A realização da leitura cinematográfica da história
em um "filme histórico", seja ele documentário ou não, deve ser
sempre precedida pela sua leitura histórica. Feito isto, o "analista"
deve ir em busca das verossimilhanças históricas existentes no filme e
principalmente do seu sentido. Primeiramente, devem ser analisados os fatos
históricos apresentados pelo filme: são eles comprovados pela historiografia
escrita? São eles inventados pelo autor? Inteiramente? Com que critérios? É
importante, nesse percurso por vezes tortuoso, estar-se sempre atento à
presença dos anacronismos. Depois, deve-se buscar apreender a concepção
histórica do filme e as interpretações que ele apresenta sobre o acontecimento
retratado. Uma outra etapa importante é a da comparação dos elementos retirados
do filme com os conhecimentos oriundos da historiografia escrita ou oral, na
tentativa de captar o que ele apresenta de novo. E, com a síntese de todos
esses elementos, formular-se-á o sentido histórico do filme.
A prática da análise histórica de um filme (seja
como documento ou como discurso sobre o passado), sobretudo para o professor de
História, muitas vezes é dificultada pela sua falta de preparação, tanto a
nível teórico quanto técnico. Conhecimentos básicos acerca da relação
cinema-história, das novas teorias da comunicação e da educação — que
consideram, de mais a mais, a imagem como um elemento fundamental do processo
de aprendizagem contemporâneo —, da linguagem cinematográfica e das técnicas de
cinema e vídeo são muito importantes. Mas o não domínio destas áreas não deve
inibir aqueles que desejem utilizar cientificamente o potencial do cinema no
ensino da História. Esses conhecimentos básico (veja-se que não se trata de uma
especialização nessas áreas) podem ser adquiridos aos poucos, em paralelo à
dinâmica da prática.
NOTAS
(1) Veja-se KONDER, L. Os marxistas e a arte.

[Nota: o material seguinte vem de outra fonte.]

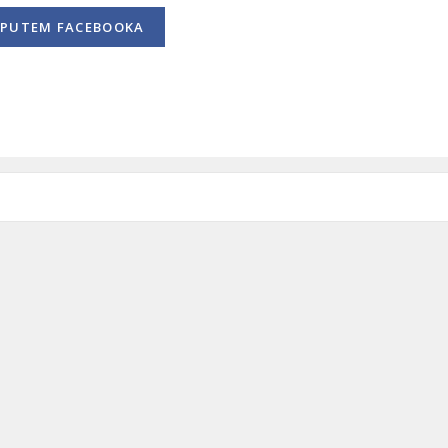
PUTEM FACEBOOKA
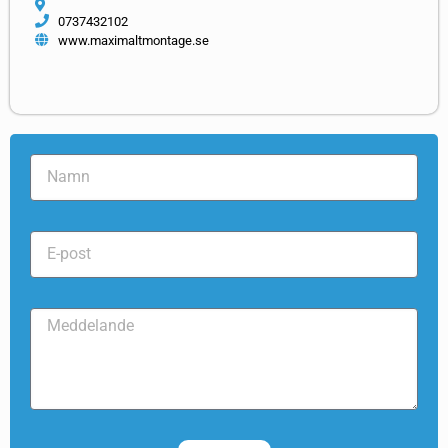
0737432102
www.maximaltmontage.se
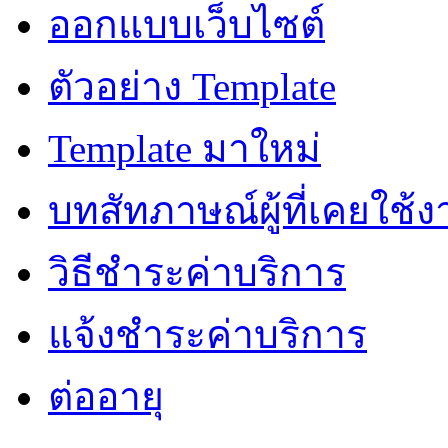
ออกแบบเว็บไซต์
ตัวอย่าง Template
Template มาใหม่
บทสัทภาษณ์ผู้ที่เคยใช้
วิธีชำระค่าบริการ
แจ้งชำระค่าบริการ
ต่ออายุ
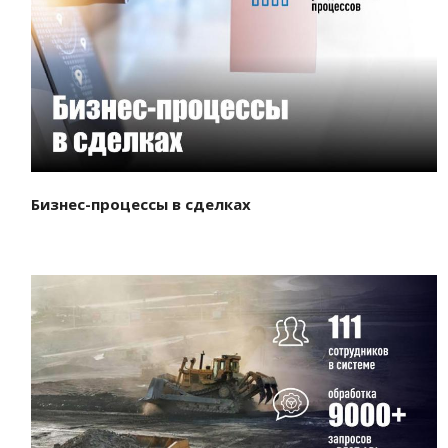
Смотреть проект
Бизнес-процессы в сделках
Смотреть проект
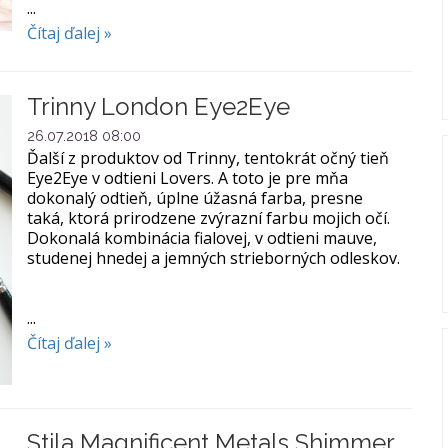
...
Čítaj ďalej »
Trinny London Eye2Eye
26.07.2018 08:00
Ďalší z produktov od Trinny, tentokrát očný tieň
Eye2Eye v odtieni Lovers. A toto je pre mňa
dokonalý odtieň, úplne úžasná farba, presne
taká, ktorá prirodzene zvýrazní farbu mojich očí.
Dokonalá kombinácia fialovej, v odtieni mauve,
studenej hnedej a jemných strieborných odleskov.
...
Čítaj ďalej »
Stila Magnificent Metals Shimmer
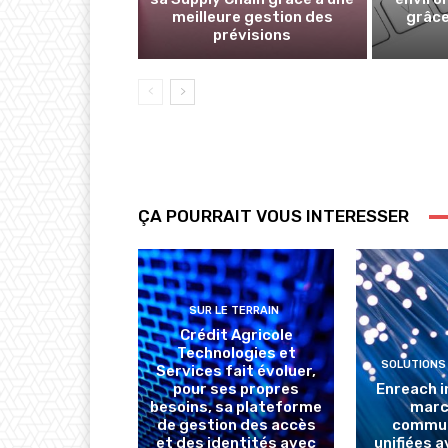
meilleure gestion des
grâce
prévisions
ÇA POURRAIT VOUS INTERESSER
SUR LE TERRAIN
Crédit Agricole
Technologies et
SOLUTIONS
Services fait évoluer,
pour ses propres
Enreach i
besoins, sa plateforme
marc
de gestion des accès
commun
et des identités avec
unifiées 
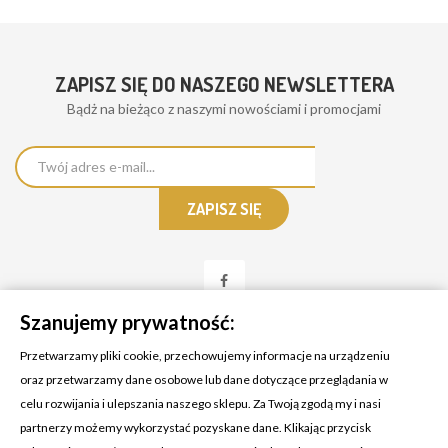
ZAPISZ SIĘ DO NASZEGO NEWSLETTERA
Bądż na bieżąco z naszymi nowościami i promocjami
Szanujemy prywatność:
Przetwarzamy pliki cookie, przechowujemy informacje na urządzeniu
oraz przetwarzamy dane osobowe lub dane dotyczące przeglądania w
celu rozwijania i ulepszania naszego sklepu. Za Twoją zgodą my i nasi
KONTAKT Z NAMI
partnerzy możemy wykorzystać pozyskane dane. Klikając przycisk
Adres:
Cosmetic4car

Rio de Janeiro: Civilização Brasileira, 1967. p.47-52.
(2) Veja-se FERRO, M. Cinema e História. Rio
de Janeiro: Paz e Terra, 1992. p. 93.
(3) KRACAUER, S. De Caligari a Hitler: uma
história psicológica do cinema alemão. Rio de Janeiro: Jorge Zahar Editor,
1988. p. 18.
(4) Conceito de Altusser apud VOVELLE, M. Ideologias
e mentalidades. São Paulo: Brasiliense, 1987. p.11.
(5) Veja-se MONTERDE, J. E. Historia, cine y
enseñanza. Barcelona: Laia, 1986. p.102-4.
(6) Aliás, essa é uma característica geral da
linguagem audiovisual e cinematográfica como um todo, mas que é exacerbada nos
"filmes históricos".
(7) Ibid., p.13-9.
(8) FERRO, M. A história vigiada. São Paulo:
Martins Fontes, 1989. p. 41-75.
(9) FERRO, M. Cinema e História. Rio de
Janeiro: Paz e Terra, 1992. p.86.
(10) PAZ, M. A., MONTERO, J. Historia y cine:
realidad, ficción y propaganda. Madri: Complutense, 1995. p.16.
(11) Veja-se MONTERDE, op. cit. p. 24.